In regards to the rise in divorce and domestic violence instances, Bradly points to lockdown restrictions as one of the main contributors.

Conflicted, Bradly says she finds it very tough to see her patients go through considerable pain and grief, but she believes that the restrictions set in place by the B.C. government are necessary.

Bradly also understands the lack of physical space available to couples is a large reason there is so much tension. What was once something that was enjoyed freely without much thought, personal space has now become a scarce and finite resource.

“Our time alone, something which we used to take for granted, has now largely been stripped away, and people are left without the tools to deal with that loss,” Bradly says.  “The amount of stress that people are under is enormous.”

Bradly categorizes the couples that she deals with into three distinct groups.

The first group could be best described as those who resolve or recover from whichever predicament they found themselves in. These couples tend to be emotionally mature, cooperative with one another and the counsellor, and open to solving their problem.
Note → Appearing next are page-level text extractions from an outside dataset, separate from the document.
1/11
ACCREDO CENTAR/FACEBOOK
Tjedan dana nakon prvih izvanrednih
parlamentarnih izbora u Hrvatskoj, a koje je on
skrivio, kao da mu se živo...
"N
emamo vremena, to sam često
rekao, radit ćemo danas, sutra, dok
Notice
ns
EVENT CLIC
Bradly estimates that this group makes up a small but not insignificant portion of her clientele.

The second group, which is the largest of the three, tends to be those with many unsolved issues. Bradly describes these couples as chaotic, lacking communication skills, and poorly managing newfound stress.

The people in the second group can either end up like the recovered couples or wind up in the third group, Bradly says.
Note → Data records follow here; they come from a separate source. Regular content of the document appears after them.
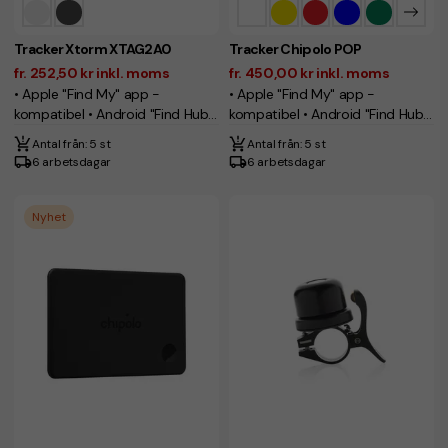
Tracker Xtorm XTAG2A0
Tracker Chipolo POP
fr. 252,50 kr inkl. moms
fr. 450,00 kr inkl. moms
• Apple "Find My" app -
• Apple "Find My" app -
kompatibel • Android "Find Hub"
kompatibel • Android "Find Hub"
app - kompatibel
app - kompatibel
Antal från: 5 st
Antal från: 5 st
6 arbetsdagar
6 arbetsdagar
Nyhet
Group three are couples whose relationships are sadly ending, who face irreconcilable differences, or experiencing some kind of abuse — whether physical, mental, verbal, or otherwise. In cases where physical violence is a real possibility or has already happened, Bradly and others in her profession are forced to contact the police.

Thankfully group three couples are still a minority, according to Bradly,  but they are a group that has noticeably grown since last year.

“The thing couples need to do is acknowledge that they have a problem. Try to have compassion for their partner and give each other space,” Bradly says. “Don’t leave the problem alone until it’s too late.”